Stored data START
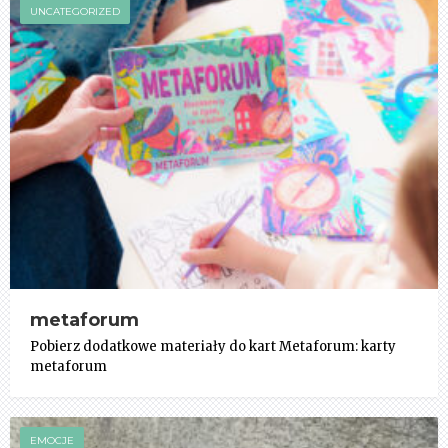
UNCATEGORIZED
metaforum
Pobierz dodatkowe materiały do kart Metaforum: karty
metaforum
EMOCJE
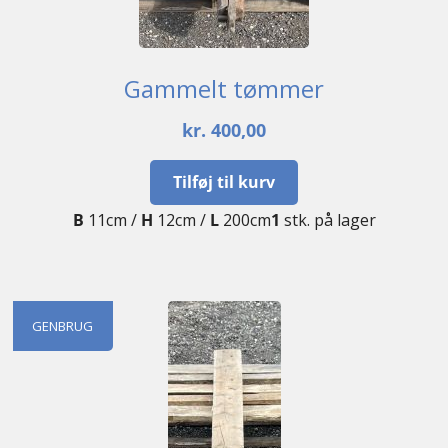
Gammelt tømmer
kr.
400,00
Tilføj til kurv
B
11cm /
H
12cm /
L
200cm
1
stk. på lager
GENBRUG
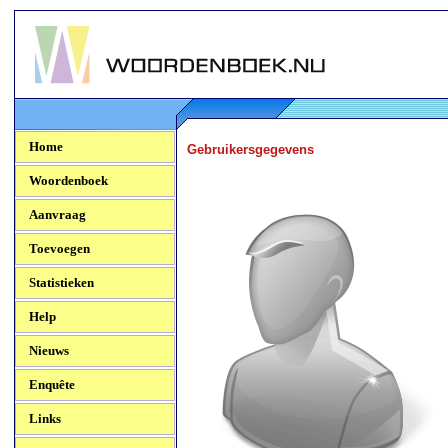
Woordenboek.NU
Home
Gebruikersgegevens
Woordenboek
Aanvraag
Toevoegen
Statistieken
Help
Nieuws
Enquête
Links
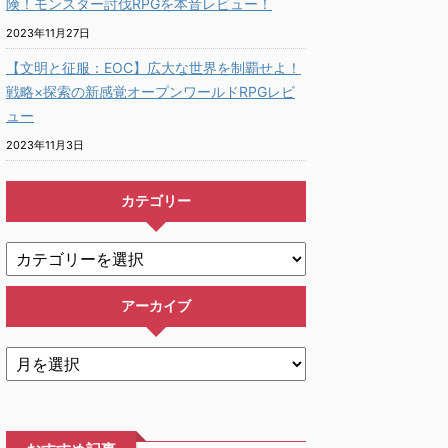
険！モンスター討伐RPGを本音レビュー！
2023年11月27日
【文明と征服：EOC】広大な世界を制覇せよ！
戦略×探索の新感覚オープンワールドRPGレビ
ュー
2023年11月3日
カテゴリー
アーカイブ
Stored data END
- [The task] Each record should be copied exactly, and each image left out.

- [Final answer]
UNCATEGORIZED
metaforum
Pobierz dodatkowe materiały do kart Metaforum: karty
metaforum
EMOCJE
Gammelt tømmer
kr.
400,00
Tilføj til kurv
B
11cm /
H
12cm /
L
200cm
1
stk. på lager
GENBRUG
Woordenboek.NU
Home
Gebruikersgegevens
Woordenboek
Aanvraag
Toevoegen
Statistieken
Help
Nieuws
Enquête
Links
険！モンスター討伐RPGを本音レビュー！
2023年11月27日
【文明と征服：EOC】広大な世界を制覇せよ！
戦略×探索の新感覚オープンワールドRPGレビ
ュー
2023年11月3日
カテゴリー
アーカイブ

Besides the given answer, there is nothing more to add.